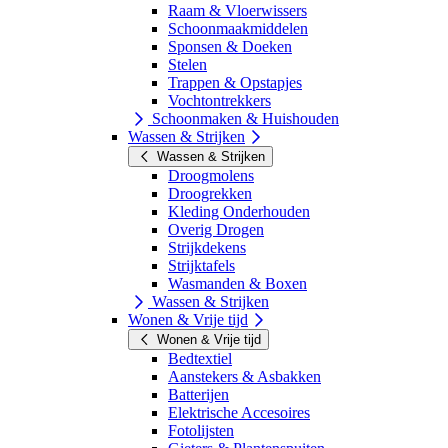
Raam & Vloerwissers
Schoonmaakmiddelen
Sponsen & Doeken
Stelen
Trappen & Opstapjes
Vochtontrekkers
Schoonmaken & Huishouden
Wassen & Strijken
Wassen & Strijken
Droogmolens
Droogrekken
Kleding Onderhouden
Overig Drogen
Strijkdekens
Strijktafels
Wasmanden & Boxen
Wassen & Strijken
Wonen & Vrije tijd
Wonen & Vrije tijd
Bedtextiel
Aanstekers & Asbakken
Batterijen
Elektrische Accesoires
Fotolijsten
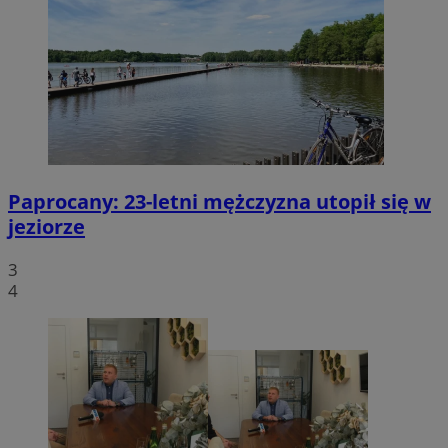
Paprocany: 23-letni mężczyzna utopił się w
jeziorze
3
4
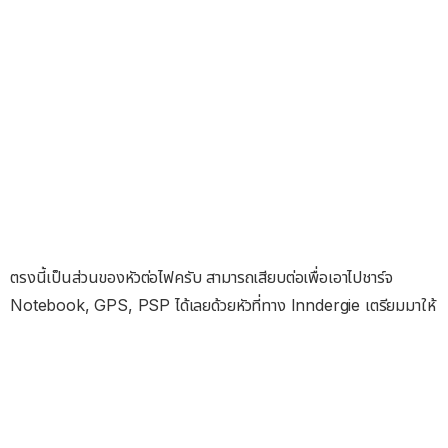
ตรงนี้เป็นส่วนของหัวต่อไฟครับ สามารถเสียบต่อเพื่อเอาไปชาร์จ
Notebook, GPS, PSP ได้เลยด้วยหัวที่ทาง Inndergie เตรียมมาให้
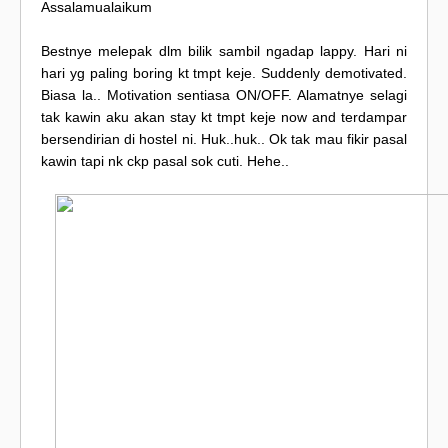
Assalamualaikum
Bestnye melepak dlm bilik sambil ngadap lappy. Hari ni
hari yg paling boring kt tmpt keje. Suddenly demotivated.
Biasa la.. Motivation sentiasa ON/OFF. Alamatnye selagi
tak kawin aku akan stay kt tmpt keje now and terdampar
bersendirian di hostel ni. Huk..huk.. Ok tak mau fikir pasal
kawin tapi nk ckp pasal sok cuti. Hehe..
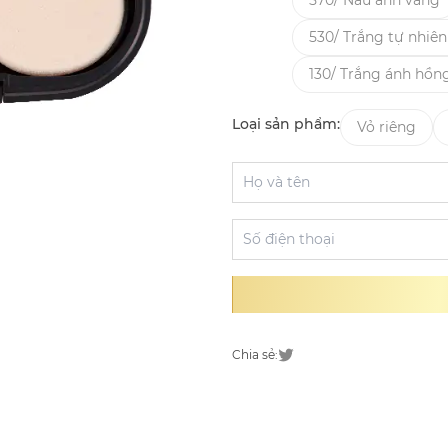
570/ Nâu ánh vàng
530/ Trắng tự nhiên
130/ Trắng ánh hồn
Loại sản phẩm:
Vỏ riêng
Chia sẻ:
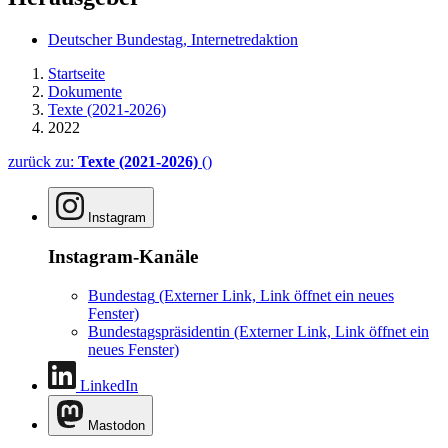
Deutscher Bundestag, Internetredaktion
Startseite
Dokumente
Texte (2021-2026)
2022
zurück zu:
Texte (2021-2026)
()
Instagram
Instagram-Kanäle
Bundestag
(Externer Link, Link öffnet ein neues
Fenster)
Bundestagspräsidentin
(Externer Link, Link öffnet ein
neues Fenster)
LinkedIn
Mastodon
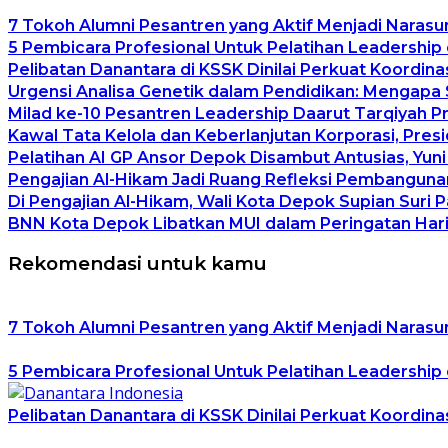
7 Tokoh Alumni Pesantren yang Aktif Menjadi Narasu
5 Pembicara Profesional Untuk Pelatihan Leadership 
Pelibatan Danantara di KSSK Dinilai Perkuat Koordin
Urgensi Analisa Genetik dalam Pendidikan: Mengapa
Milad ke-10 Pesantren Leadership Daarut Tarqiyah P
Kawal Tata Kelola dan Keberlanjutan Korporasi, Pre
Pelatihan AI GP Ansor Depok Disambut Antusias, Yuni
Pengajian Al-Hikam Jadi Ruang Refleksi Pembangunan
Di Pengajian Al-Hikam, Wali Kota Depok Supian Suri 
BNN Kota Depok Libatkan MUI dalam Peringatan Hari 
Rekomendasi untuk kamu
7 Tokoh Alumni Pesantren yang Aktif Menjadi Narasu
5 Pembicara Profesional Untuk Pelatihan Leadership 
Pelibatan Danantara di KSSK Dinilai Perkuat Koordin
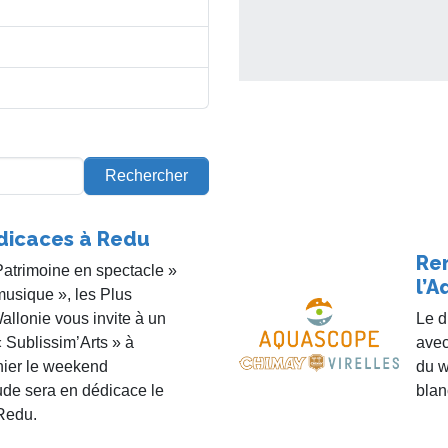
Rechercher
dicaces à Redu
Re
Patrimoine en spectacle »
l’
 musique », les Plus
llonie vous invite à un
Le d
 Sublissim’Arts » à
avec
hier le weekend
du w
de sera en dédicace le
blan
Redu.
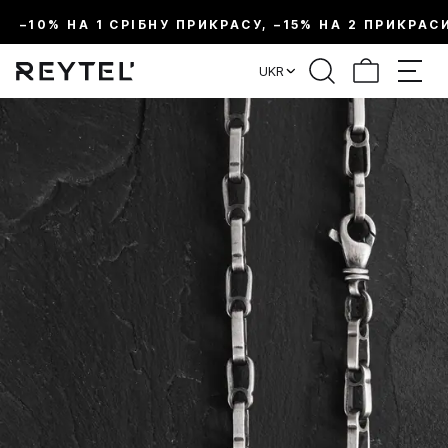
–10% НА 1 СРІБНУ ПРИКРАСУ, –15% НА 2 ПРИКРАС
UKR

_ _ _ _

Work task >> Set down, exactly as they appear above, all lines from the one that has "Droogmolens" down to the one that has "Fotolijsten", including those two and no others.

Your solution >>
Droogmolens
Droogrekken
Kleding Onderhouden
Overig Drogen
Strijkdekens
Strijktafels
Wasmanden & Boxen
Wassen & Strijken
Wonen & Vrije tijd
Wonen & Vrije tijd
Bedtextiel
Aanstekers & Asbakken
Batterijen
Elektrische Accesoires
Fotolijsten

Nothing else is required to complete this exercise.